#### [What you have to do]
What is needed is an exact reproduction of the listing, without its pictures.

[Information provided Boundary: Start]

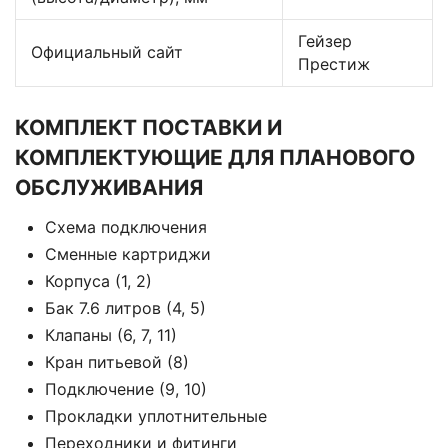
Гейзер
Официальный сайт
Престиж
КОМПЛЕКТ ПОСТАВКИ И
КОМПЛЕКТУЮЩИЕ ДЛЯ ПЛАНОВОГО
ОБСЛУЖИВАНИЯ
Схема подключения
Сменные картриджи
Корпуса (1, 2)
Бак 7.6 литров (4, 5)
Клапаны (6, 7, 11)
Кран питьевой (8)
Подключение (9, 10)
Прокладки уплотнительные
Переходники и фитинги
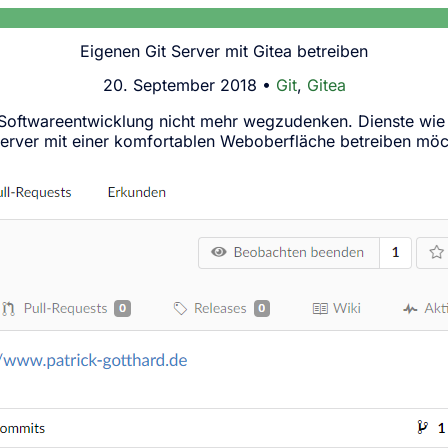
Eigenen Git Server mit Gitea betreiben
20. September 2018 •
Git
,
Gitea
Softwareentwicklung nicht mehr wegzudenken. Dienste wi
 Server mit einer komfortablen Weboberfläche betreiben mö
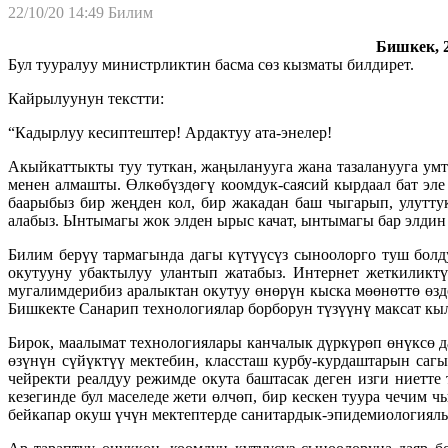
22/10/20 14:49
Билим
Бишкек, 2
Бул тууралуу министрликтин басма сөз кызматы билдирет.
Кайрылуунун текстти:
“Кадырлуу кесиптештер! Ардактуу ата-энелер!
Акыйкаттыкты туу туткан, жаңыланууга жана тазаланууга умт
менен алмашты. Өлкөбүздөгү коомдук-саясий кырдаал бат эл
баарыбыз бир жеңден кол, бир жакадан баш чыгарып, улутт
алабыз. Ынтымагы жок элден ырыс качат, ынтымагы бар элдин 
Билим берүү тармагында дагы күтүүсүз сыноолорго туш болд
окутууну убактылуу улантып жатабыз. Интернет жеткиликтү
мугалимдерибиз аралыктан окутуу өнөрүн кыска мөөнөттө өзд
Бишкекте Санарип технологиялар борборун түзүүнү максат кы
Бирок, маалымат технологиялары канчалык дүркүрөп өнүксө д
өзүнүн сүйүктүү мектебин, классташ курбу-курдаштарын саг
чейректи реалдуу режимде окута баштасак деген изги ниетте
кезегинде бул маселеде жети өлчөп, бир кескен туура чечим 
бейкапар окуш үчүн мектептерде санитардык-эпидемиологиялы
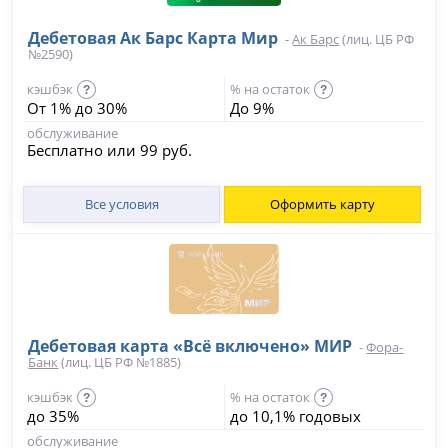
Дебетовая Ак Барс Карта Мир
-
Ак Барс
(лиц. ЦБ РФ
№2590)
кэшбэк
% на остаток
?
?
От 1% до 30%
До 9%
обслуживание
Бесплатно или 99 руб.
Все условия
Оформить карту
Дебетовая карта «Всё включено» МИР
-
Фора-
Банк
(лиц. ЦБ РФ №1885)
кэшбэк
% на остаток
?
?
до 35%
до 10,1% годовых
обслуживание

[Information provided Boundary: End]

#### [Task output]
Гейзер
Официальный сайт
Престиж
КОМПЛЕКТ ПОСТАВКИ И
КОМПЛЕКТУЮЩИЕ ДЛЯ ПЛАНОВОГО
ОБСЛУЖИВАНИЯ
Схема подключения
Сменные картриджи
Корпуса (1, 2)
Бак 7.6 литров (4, 5)
Клапаны (6, 7, 11)
Кран питьевой (8)
Подключение (9, 10)
Прокладки уплотнительные
Переходники и фитинги
Eigenen Git Server mit Gitea betreiben
20. September 2018 •
Git
,
Gitea
Softwareentwicklung nicht mehr wegzudenken. Dienste wi
 Server mit einer komfortablen Weboberfläche betreiben mö
22/10/20 14:49
Билим
Бишкек, 2
Бул тууралуу министрликтин басма сөз кызматы билдирет.
Кайрылуунун текстти:
“Кадырлуу кесиптештер! Ардактуу ата-энелер!
Акыйкаттыкты туу туткан, жаңыланууга жана тазаланууга умт
менен алмашты. Өлкөбүздөгү коомдук-саясий кырдаал бат эл
баарыбыз бир жеңден кол, бир жакадан баш чыгарып, улутт
алабыз. Ынтымагы жок элден ырыс качат, ынтымагы бар элдин 
Билим берүү тармагында дагы күтүүсүз сыноолорго туш болд
окутууну убактылуу улантып жатабыз. Интернет жеткиликтү
мугалимдерибиз аралыктан окутуу өнөрүн кыска мөөнөттө өзд
Бишкекте Санарип технологиялар борборун түзүүнү максат кы
Бирок, маалымат технологиялары канчалык дүркүрөп өнүксө д
өзүнүн сүйүктүү мектебин, классташ курбу-курдаштарын саг
чейректи реалдуу режимде окута баштасак деген изги ниетте
кезегинде бул маселеде жети өлчөп, бир кескен туура чечим 
бейкапар окуш үчүн мектептерде санитардык-эпидемиологиялы
Дебетовая Ак Барс Карта Мир
-
Ак Барс
(лиц. ЦБ РФ
№2590)
кэшбэк
% на остаток
?
?
От 1% до 30%
До 9%
обслуживание
Бесплатно или 99 руб.
Все условия
Оформить карту
Дебетовая карта «Всё включено» МИР
-
Фора-
Банк
(лиц. ЦБ РФ №1885)
кэшбэк
% на остаток
?
?
до 35%
до 10,1% годовых
обслуживание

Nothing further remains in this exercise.